----- Input material

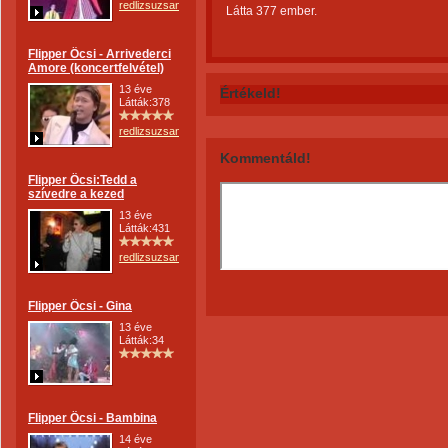
redlizsuzsanna
Látta 377 ember.
Flipper Öcsi - Arrivederci
Amore (koncertfelvétel)
13 éve
Értékeld!
Látták:378
redlizsuzsanna
Kommentáld!
Flipper Öcsi:Tedd a
szívedre a kezed
13 éve
Látták:431
redlizsuzsanna
Flipper Öcsi - Gina
13 éve
Látták:34
Flipper Öcsi - Bambina
14 éve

----------

» **Your assignment**: Apply a filter for "Öcsi" to the entries and show each line that passes.

» **Written reply**:
Flipper Öcsi - Arrivederci
Flipper Öcsi:Tedd a
Flipper Öcsi - Gina
Flipper Öcsi - Bambina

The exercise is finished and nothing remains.